REACTION'S RESPONSE FOR O2

As for #"O"_2#, if the reaction order did depend on its concentration, we would expect that having more #"H"_2# around would allow more #"O"_2# to react.

However, since the reactivity of #"O"_2# is not stated to increase while this occurs, it means it is unaffected by the (steady) "increase" in reactant concentration.

That says that the reaction rate does not depend on the concentration of #"O"_2#. For that to happen, it has to not be in the rate law, basically. Its concentration decreases linearly with time.

In other words, we have a rate law of:

#\mathbf(r(t)) = k_"obs"["H"_2]^m["O"_2]^0 = \mathbf(k_"obs"["H"_2]^m)#

Approximate concentration vs. time graph

CAVEAT: NOT KNOWING WHETHER IT'S AN ELEMENTARY OR COMPLEX REACTION

Now, without knowing the true mechanism by which this takes place, we can't really give a specific order with respect to #"H"_2#, as we haven't been told whether this is an elementary reaction or not.

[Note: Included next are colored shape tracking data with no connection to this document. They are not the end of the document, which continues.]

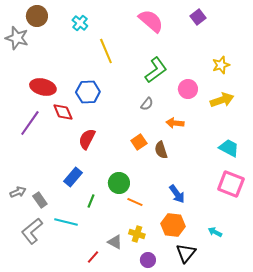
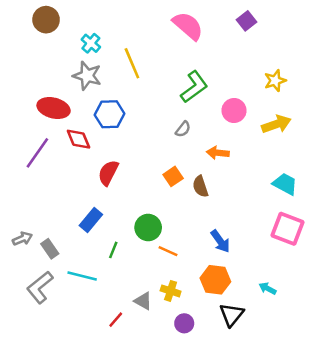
cyan cross: (80, 23) -> (91, 43), moved
gray star: (17, 38) -> (87, 76), moved

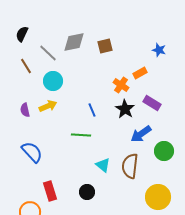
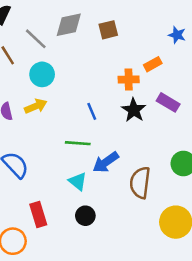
orange cross: (121, 85) -> (129, 79), turned -35
blue arrow: (141, 134) -> (106, 162), moved
cyan triangle: (103, 165) -> (78, 181), moved

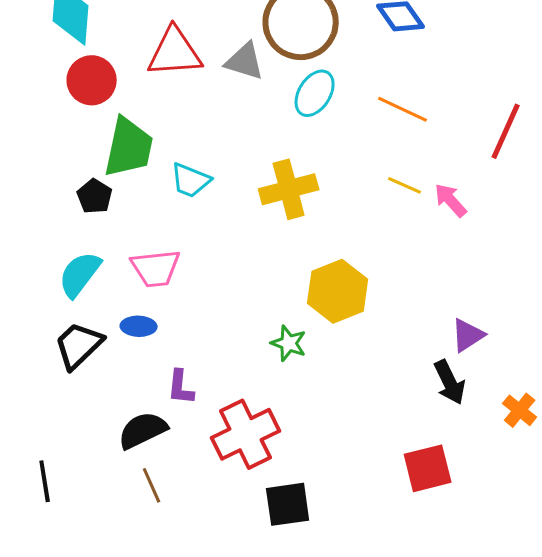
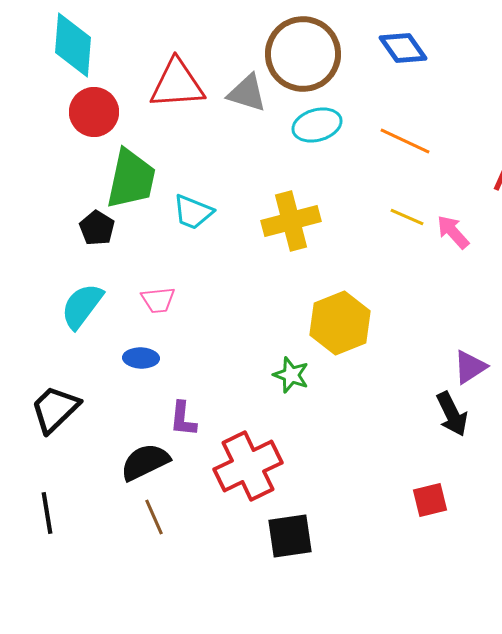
cyan ellipse: (315, 93) -> (317, 125), turned 42
pink trapezoid: (156, 268) -> (158, 300), size x0.7
black trapezoid: (79, 345) -> (55, 409), moved
red square: (428, 468) -> (430, 500), size x0.7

Basically, we can't say what #m# is equal to unless:

  • We know whether the reaction given is an elementary or complex reaction.
  • We know the exact mechanism by which the overall reaction occurs (in which case we can use the steady-state approximation on intermediate(s)).

OR...

  • We have multiple trials that give enough data to determine reaction orders.

If the overall reaction were to be elementary (i.e. it literally occurs as-written), then the order would depend on the number of molecules reacting:

#color(red)(2)"H"_2 + "O"_2 -> 2"H"_2"O"#

...in which case the reaction would be second order with respect to #"H"_2# because for every one #"O"_2#, two #"H"_2# stoichiometrically balance it.

But since we aren't told whether it is definitively an elementary reaction, all we can say is:

This reaction's order is the order with respect to #H_2#, and the reaction is zero order with respect to #O_2#.